[WHAT TO DO]:
Word for word, please restate the line that contains "Localize each UI" and all lines after it through the end of the material, minus the pictures.

[RECORDS FOR THIS EXERCISE]:
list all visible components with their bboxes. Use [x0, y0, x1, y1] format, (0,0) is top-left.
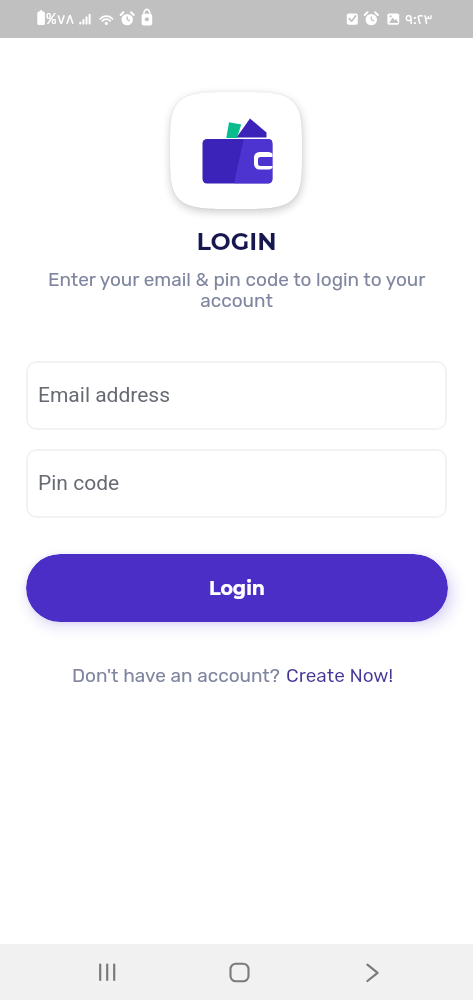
staticText: LOGIN	[196, 227, 277, 256]
staticText: Pin code	[38, 471, 120, 496]
button[interactable]: Login	[26, 554, 448, 622]
staticText: Enter your email & pin code to login to …	[22, 268, 451, 311]
staticText: Don't have an account?	[72, 664, 280, 687]
button[interactable]: Pin code	[26, 449, 447, 518]
staticText: %۷۸	[46, 11, 75, 28]
staticText: Login	[209, 577, 266, 600]
button[interactable]: Email address	[26, 361, 447, 430]
button[interactable]: Create Now!	[286, 664, 394, 687]
staticText: Email address	[38, 383, 171, 408]
button[interactable]: Recent apps	[78, 944, 135, 1000]
staticText: ۹:۲۳	[405, 11, 433, 28]
staticText: Create Now!	[286, 664, 394, 687]
button[interactable]: Home	[210, 944, 267, 1000]
button[interactable]: Back	[343, 944, 400, 1000]
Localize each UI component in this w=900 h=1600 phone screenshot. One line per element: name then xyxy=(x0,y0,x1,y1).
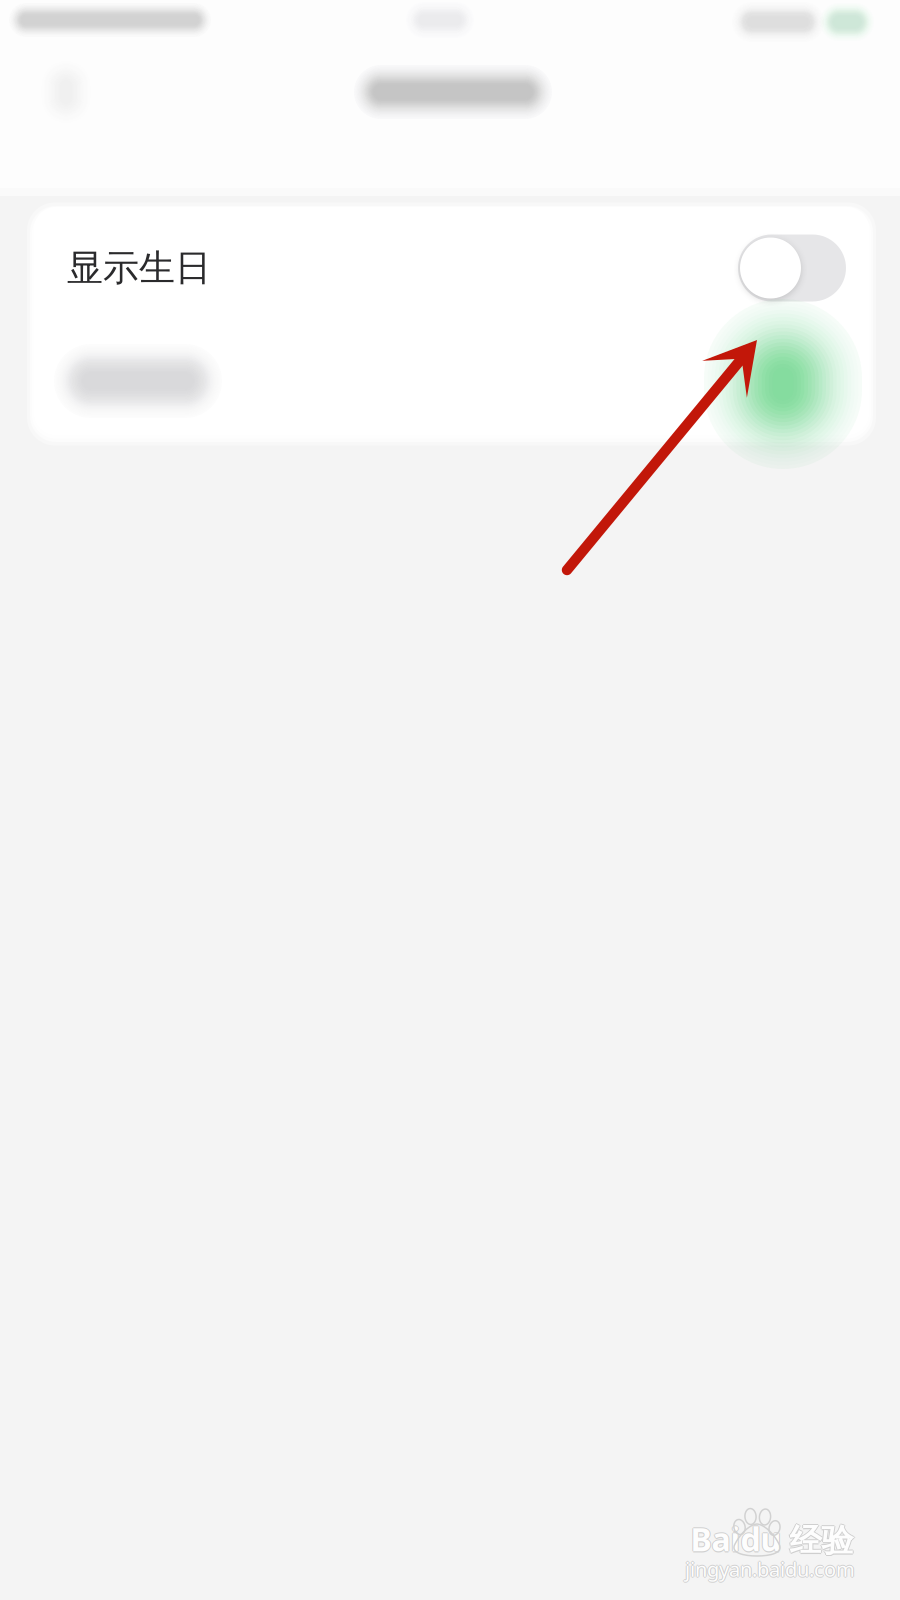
staticText: jingyan.baidu.com xyxy=(685,1557,855,1583)
staticText: jingyan.baidu.com xyxy=(685,1555,855,1581)
staticText: Baidu 经验 xyxy=(692,1518,855,1560)
staticText: Baidu 经验 xyxy=(690,1518,854,1560)
staticText: jingyan.baidu.com xyxy=(685,1556,855,1582)
button[interactable]: 显示生日 xyxy=(34,213,869,323)
staticText: jingyan.baidu.com xyxy=(684,1556,854,1582)
staticText: Baidu 经验 xyxy=(690,1517,854,1559)
staticText: jingyan.baidu.com xyxy=(686,1556,856,1582)
staticText: Baidu 经验 xyxy=(689,1518,852,1560)
staticText: Baidu 经验 xyxy=(690,1519,854,1562)
button[interactable]: Back xyxy=(23,46,109,138)
staticText: 显示生日 xyxy=(67,246,211,290)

[EXERCISE OUTPUT]:
Localize each UI component in this w=900 h=1600 phone screenshot. One line per element: name then xyxy=(x0,y0,x1,y1).
staticText: jingyan.baidu.com xyxy=(685,1557,855,1583)
staticText: jingyan.baidu.com xyxy=(685,1555,855,1581)
staticText: Baidu 经验 xyxy=(692,1518,855,1560)
staticText: Baidu 经验 xyxy=(690,1518,854,1560)
staticText: jingyan.baidu.com xyxy=(685,1556,855,1582)
button[interactable]: 显示生日 xyxy=(34,213,869,323)
staticText: jingyan.baidu.com xyxy=(684,1556,854,1582)
staticText: Baidu 经验 xyxy=(690,1517,854,1559)
staticText: jingyan.baidu.com xyxy=(686,1556,856,1582)
staticText: Baidu 经验 xyxy=(689,1518,852,1560)
staticText: Baidu 经验 xyxy=(690,1519,854,1562)
button[interactable]: Back xyxy=(23,46,109,138)
staticText: 显示生日 xyxy=(67,246,211,290)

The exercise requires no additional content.